O BoP de Le Mans também não se baseia no sistema introduzido para 2025 – que, notavelmente, foi ajustado novamente desde o início da temporada. A mudança feita para a corrida mais recente em Spa fez com que a tabela fosse definida usando os dois melhores conjuntos de dados das três corridas anteriores para cada fabricante, em vez de uma média móvel de três corridas. Por que mexer nisso novamente tão cedo? Os formuladores de regras estão tentando estabelecer os parâmetros mais bem definidos possíveis, ao mesmo tempo em que dificultam a interpretação e o gerenciamento pelas equipes.
A Ferrari no degrau mais alto do pódio tem sido uma visão comum nesta temporada, mas o Cavalo Rampante não está subestimando a forma. Jakob Ebrey/Getty Images
A discussão sobre o Equilíbrio de Desempenho – proibida no paddock por regulamento – pode ser inerentemente política e tediosa, mas não pode ser ignorada. O sistema não é perfeito (este escritor argumentaria que não pode ser), e discretamente, até mesmo os formuladores de regras admitiriam isso. Portanto, sendo Le Mans uma corrida tão importante, o Equilíbrio de Desempenho está sendo definido individualmente, utilizando os parâmetros de homologação de cada carro, na tentativa de reduzir a tentação de pressionar ou burlar o sistema com “sandbagging”.
Portanto, pelo menos em teoria, deveríamos poder deixar de lado o registro de desempenho das corridas de abertura da temporada. Comparar a próxima tabela do BoP com as 24 Horas de Le Mans do ano passado será mais relevante do que compará-la com os valores de Spa, embora a maioria dos carros da categoria tenha sido atualizada desde junho passado.
Segundo Stephen Kilbey, da revista Racer, o que a Ferrari sente ter se perdido no discurso em torno de sua performance no WEC da FIA deste ano é o fato de que os 499Ps foram muito pressionados nas três vitórias até agora. A equipe também acredita que sua melhora na performance se deve, em parte, às melhorias operacionais.
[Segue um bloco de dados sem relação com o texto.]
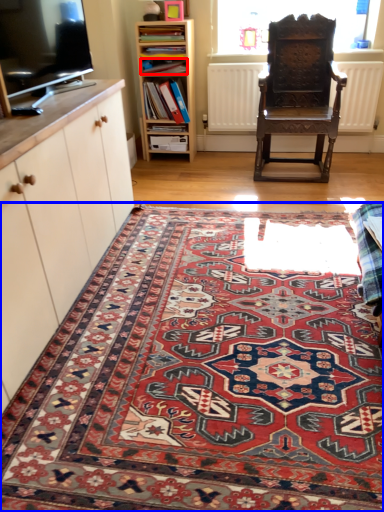 Question: Which object appears closest to the camera in this image, book (highlighted by a red box) or mat (highlighted by a blue box)?

Choices:
 (A) book
 (B) mat

Answer: (B)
“Para mim, nada mudou”, diz Pier Guidi, outro piloto da equipe nº 51. “Este ano, conseguimos resultados que correspondem ao nosso desempenho. No ano passado, se você pensar em Ímola, Spa, Austin e Bahrein, eles foram uma loucura. Poderíamos ter vencido corridas no ano passado, mas não vencemos. Este ano, melhoramos um pouco, mas alcançamos os resultados que merecemos em termos de desempenho.”
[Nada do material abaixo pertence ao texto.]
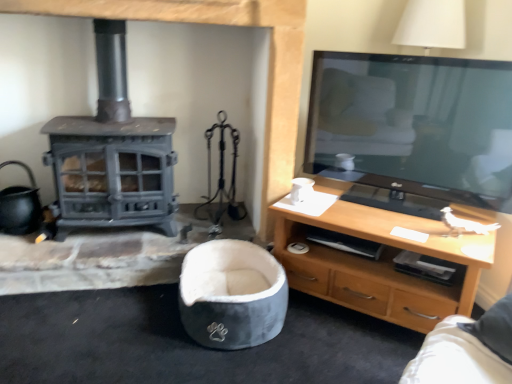 The image size is (512, 384). Find the location of `vacant area located to the right-hand side of velvet grey bean bag chair at center`. vacant area located to the right-hand side of velvet grey bean bag chair at center is located at coordinates (326, 342). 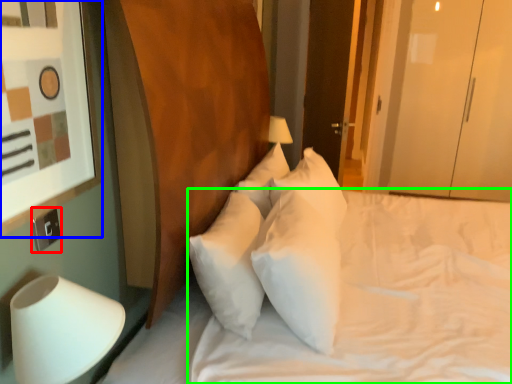 Question: Which object is the closest to the electric outlet (highlighted by a red box)? Choose among these: picture frame (highlighted by a blue box) or mattress (highlighted by a green box).

Choices:
 (A) picture frame
 (B) mattress

Answer: (A) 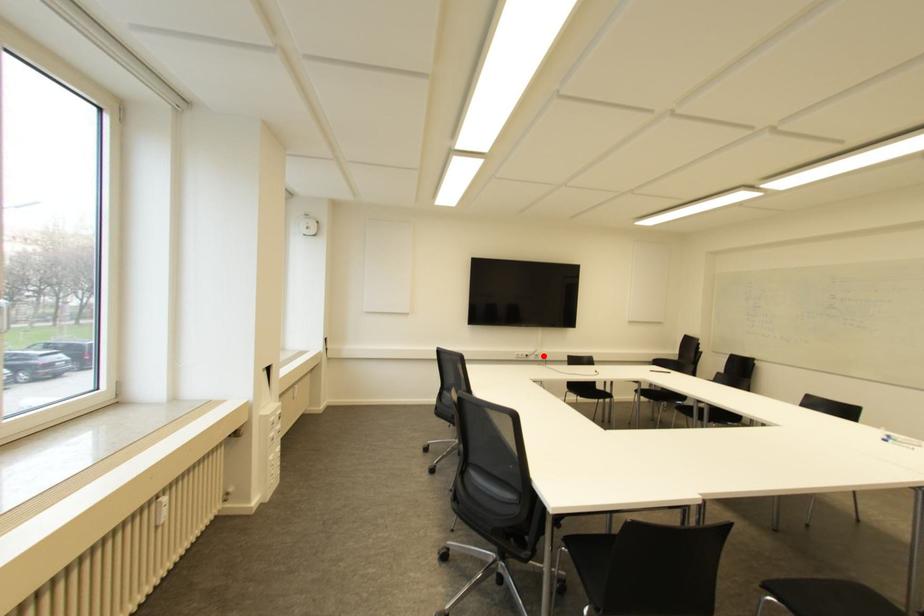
Vencer três corridas consecutivas é um grande choque, mas eu esperava ter a possibilidade de vencer algumas. Cometer erros é normal; faz parte da vida. A questão é: não repita os erros; aprenda com eles. E acho que é isso que temos feito até agora.
Antonello Coletta, chefe global de Ferrari Endurance e Corse Clienti da Ferrari, também se surpreende com o fato de o Cavalo Rampante ser o único fabricante a vencer uma corrida até agora em 2025. “Não dominamos”, continua. “A última vitória (em Spa) foi realmente complicada.”
Lá fora, a percepção é diferente, mas por dentro, tem sido muito complicado. No Catar, por exemplo, estávamos em 1º, 2º e 3º, mas a Cadillac sofreu um incidente na melhor corrida para eles. Toyota e BMW usaram estratégias diferentes para pneus, e os cinco primeiros carros estavam a 10 segundos do fim da prova.
“Se você olhar os resultados, você acha que dominamos o campeonato, mas essa não é a situação real.”
Assim, a Ferrari está empenhada em manter suas expectativas para Le Mans sob controle e está de olho na disputa pelo campeonato. Seus rivais, como Alpine, BMW, Cadillac, Peugeot, Porsche e Toyota, esperam ter uma chance. E todos estão desesperados. Desesperados para superar a Ferrari, se tornar a primeira marca a superar o 499P em Le Mans e quebrar a sequência de vitórias.
“Precisamos manter a calma; precisamos seguir com a mesma estratégia”, acrescenta Coletta. “Sabemos que não é possível vencer todas as corridas, mas será importante buscar o máximo de pontos, porque se perdermos pontos em Le Mans, isso pode ser um grande problema no futuro.”
Precisamos ser consistentes e administrar bem as 24 horas. Depois disso, veremos. Teremos mais competidores do que nas três primeiras corridas do ano, tenho certeza. Acho que eles acordarão prontos para Le Mans.